> _Task item_:
Without including any pictures, give back all of the data exactly.

═════ Given records

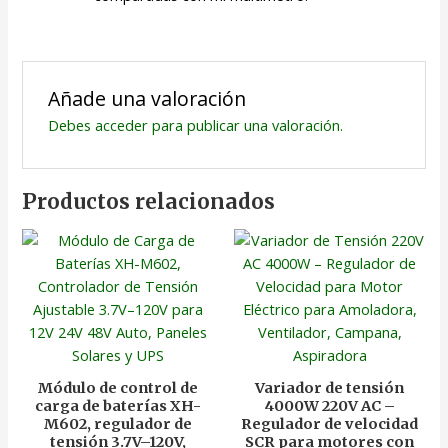
Añade una valoración
Debes
acceder
para publicar una valoración.
Productos relacionados
Módulo de control de
Variador de tensión
carga de baterías XH-
4000W 220V AC –
M602, regulador de
Regulador de velocidad
tensión 3.7V–120V,
SCR para motores con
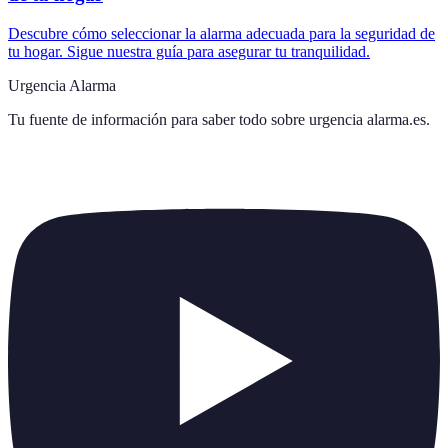
Descubre cómo seleccionar la alarma adecuada para la seguridad de
tu hogar. Sigue nuestra guía para asegurar tu tranquilidad.
Urgencia Alarma
Tu fuente de información para saber todo sobre
urgencia alarma.es
.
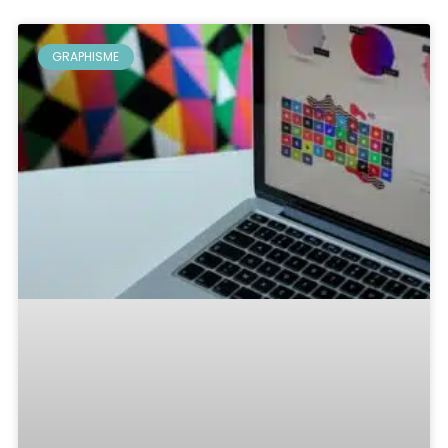
GRAPHISME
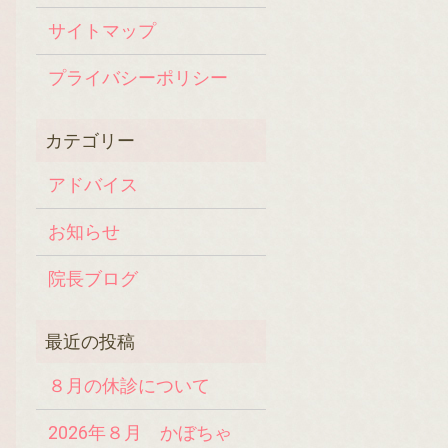
サイトマップ
プライバシーポリシー
アドバイス
お知らせ
院長ブログ
８月の休診について
2026年８月 かぼちゃ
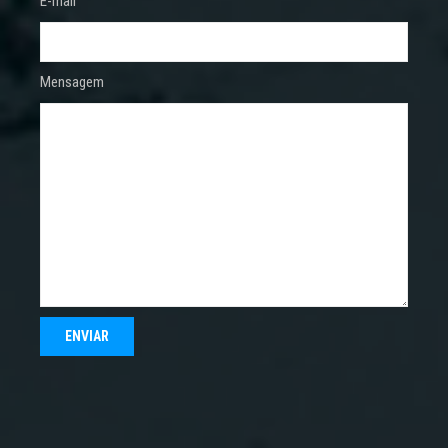
E-mail
Mensagem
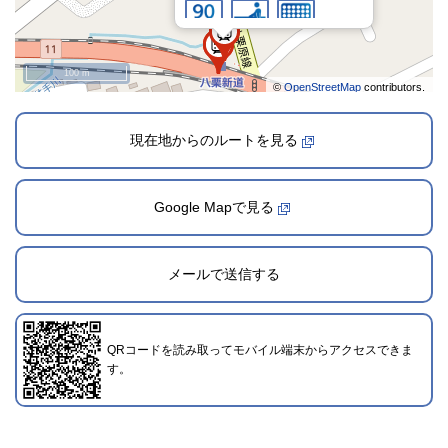
100 m
©
OpenStreetMap
contributors.
現在地からのルートを見る
Google Mapで見る
2024年12月1日登録
メールで送信する
QRコードを読み取ってモバイル端末からアクセスできま
す。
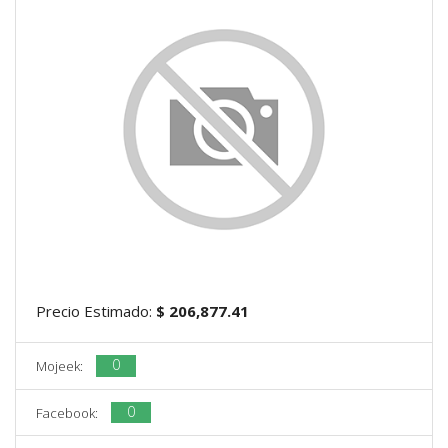
Precio Estimado:
$ 206,877.41
0
Mojeek:
0
Facebook:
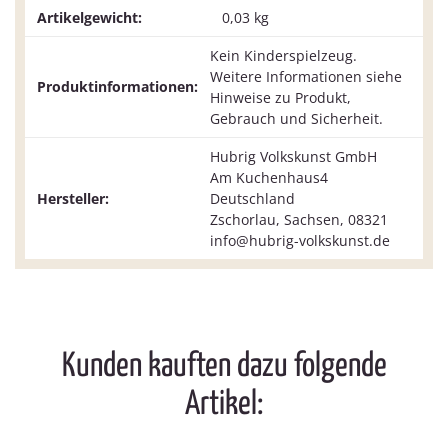
Artikelgewicht:
0,03
kg
Kein Kinderspielzeug.
Weitere Informationen siehe
Produktinformationen:
Hinweise zu Produkt,
Gebrauch und Sicherheit.
Hubrig Volkskunst GmbH
Am Kuchenhaus4
Hersteller:
Deutschland
Zschorlau, Sachsen, 08321
info@hubrig-volkskunst.de
Kunden kauften dazu folgende
Artikel:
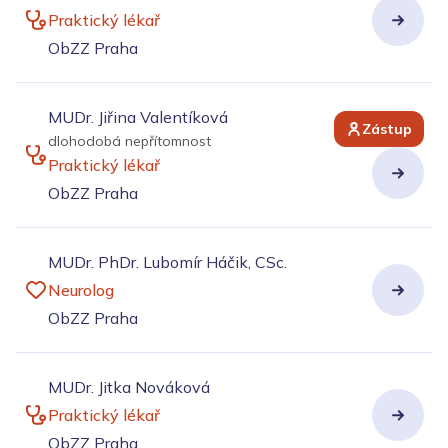
Praktický lékař
ObZZ Praha
MUDr. Jiřina Valentíková
Zástup
dlohodobá nepřítomnost
Praktický lékař
ObZZ Praha
MUDr. PhDr. Lubomír Háčik, CSc.
Neurolog
ObZZ Praha
MUDr. Jitka Nováková
Praktický lékař
ObZZ Praha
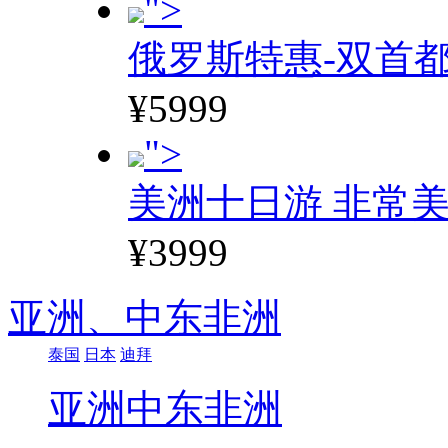
">
俄罗斯特惠-双首
¥5999
">
美洲十日游 非常美
¥3999
亚洲、
中东非洲
泰国
日本
迪拜
亚洲
中东非洲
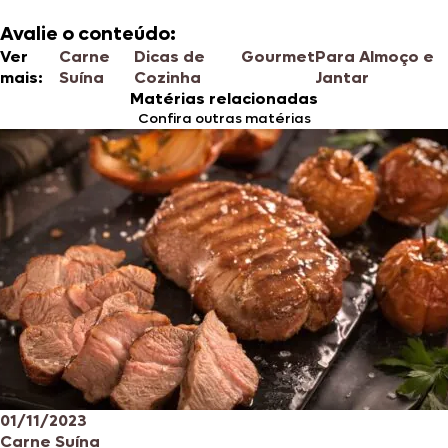
Avalie o conteúdo:
Ver
Carne
Dicas de
Gourmet
Para Almoço e
mais:
Suína
Cozinha
Jantar
Matérias relacionadas
Confira outras matérias
01/11/2023
Carne Suína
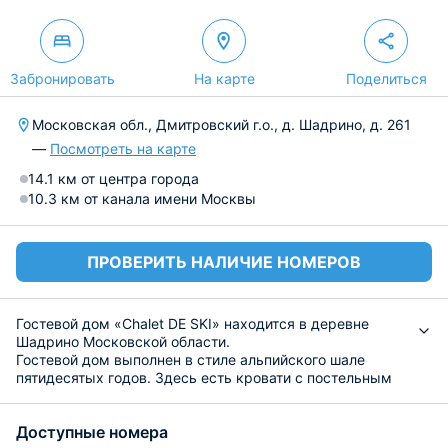
Забронировать
На карте
Поделиться
Московская обл., Дмитровский г.о., д. Шадрино, д. 261
—
Посмотреть на карте
14.1 км от центра города
10.3 км от канала имени Москвы
ПРОВЕРИТЬ НАЛИЧИЕ НОМЕРОВ
Гостевой дом «Chalet DE SKI» находится в деревне
Шадрино Московской области.
Гостевой дом выполнен в стиле альпийского шале
пятидесятых годов. Здесь есть кровати с постельным
бельем, прикроватные лампы, рабочее место и
интернет, а также телевизор с онлайн-кинотеатрами.
Доступные номера
Установлена сплит-система, а кроме нее очиститель и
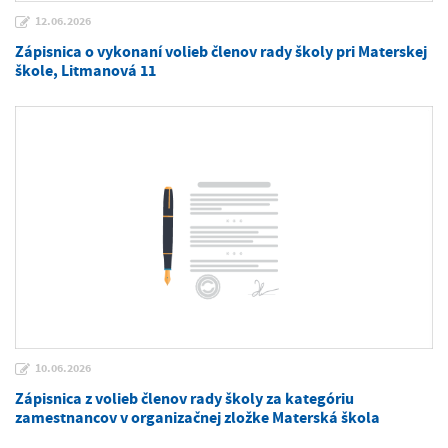
12.06.2026
Zápisnica o vykonaní volieb členov rady školy pri Materskej
škole, Litmanová 11
10.06.2026
Zápisnica z volieb členov rady školy za kategóriu
zamestnancov v organizačnej zložke Materská škola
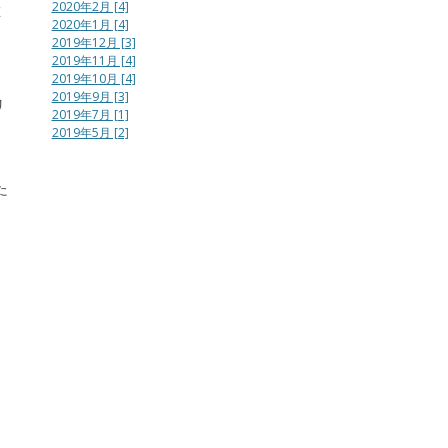
2020年2月 [4]
唯
2020年1月 [4]
シ
2019年12月 [3]
2019年11月 [4]
2019年10月 [4]
2019年9月 [3]
リ
2019年7月 [1]
2019年5月 [2]
た
っ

══════════

> _Task solution_:
Añade una valoración
Debes
acceder
para publicar una valoración.
Productos relacionados
Módulo de control de
Variador de tensión
carga de baterías XH-
4000W 220V AC –
M602, regulador de
Regulador de velocidad
tensión 3.7V–120V,
SCR para motores con
Descubre cómo seleccionar la alarma adecuada para la seguridad de
tu hogar. Sigue nuestra guía para asegurar tu tranquilidad.
Urgencia Alarma
Tu fuente de información para saber todo sobre
urgencia alarma.es
.
GRAPHISME
サイトマップ
プライバシーポリシー
アドバイス
お知らせ
院長ブログ
８月の休診について
2026年８月 かぼちゃ
E-mail
Mensagem
100 m
©
OpenStreetMap
contributors.
現在地からのルートを見る
Google Mapで見る
2024年12月1日登録
メールで送信する
QRコードを読み取ってモバイル端末からアクセスできま
す。
Precio Estimado:
$ 206,877.41
0
Mojeek:
0
Facebook:
Artikelgewicht:
0,03
kg
Kein Kinderspielzeug.
Weitere Informationen siehe
Produktinformationen:
Hinweise zu Produkt,
Gebrauch und Sicherheit.
Hubrig Volkskunst GmbH
Am Kuchenhaus4
Hersteller:
Deutschland
Zschorlau, Sachsen, 08321
info@hubrig-volkskunst.de
Kunden kauften dazu folgende
Artikel:
Praktický lékař
ObZZ Praha
MUDr. Jiřina Valentíková
Zástup
dlohodobá nepřítomnost
Praktický lékař
ObZZ Praha
MUDr. PhDr. Lubomír Háčik, CSc.
Neurolog
ObZZ Praha
MUDr. Jitka Nováková
Praktický lékař
ObZZ Praha
">
俄罗斯特惠-双首
¥5999
">
美洲十日游 非常美
¥3999
亚洲、
中东非洲
泰国
日本
迪拜
亚洲
中东非洲
Avalie o conteúdo:
Ver
Carne
Dicas de
Gourmet
Para Almoço e
mais:
Suína
Cozinha
Jantar
Matérias relacionadas
Confira outras matérias
01/11/2023
Carne Suína
Забронировать
На карте
Поделиться
Московская обл., Дмитровский г.о., д. Шадрино, д. 261
—
Посмотреть на карте
14.1 км от центра города
10.3 км от канала имени Москвы
ПРОВЕРИТЬ НАЛИЧИЕ НОМЕРОВ
Гостевой дом «Chalet DE SKI» находится в деревне
Шадрино Московской области.
Гостевой дом выполнен в стиле альпийского шале
пятидесятых годов. Здесь есть кровати с постельным
бельем, прикроватные лампы, рабочее место и
интернет, а также телевизор с онлайн-кинотеатрами.
Доступные номера
Установлена сплит-система, а кроме нее очиститель и
12.06.2026
Zápisnica o vykonaní volieb členov rady školy pri Materskej
škole, Litmanová 11
10.06.2026
Zápisnica z volieb členov rady školy za kategóriu
zamestnancov v organizačnej zložke Materská škola
2020年2月 [4]
唯
2020年1月 [4]
シ
2019年12月 [3]
2019年11月 [4]
2019年10月 [4]
2019年9月 [3]
リ
2019年7月 [1]
2019年5月 [2]
た
っ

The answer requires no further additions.